Supplied records:
........

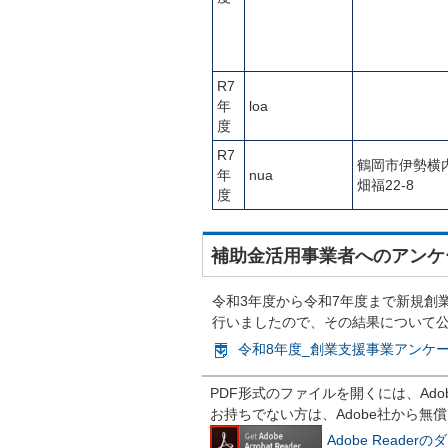
R7
年
loa
度
R7
鶴岡市伊勢横
年
nua
畑福22-8
度
補助金活用事業者へのアンケ
令和3年度から令和7年度まで新規創
行いましたので、その結果について
令和8年度_創業支援事業アンケート
PDF形式のファイルを開くには、Adobe R
お持ちでない方は、Adobe社から無
Adobe Reade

........

Your goal: Copy the records above exactly, starting at the line that contains "行いましたので、その結果について" and ending at the last line, and leave out all earlier lines.

Response to the exercise:
行いましたので、その結果について
令和8年度_創業支援事業アンケート
PDF形式のファイルを開くには、Adobe R
お持ちでない方は、Adobe社から無
Adobe Reade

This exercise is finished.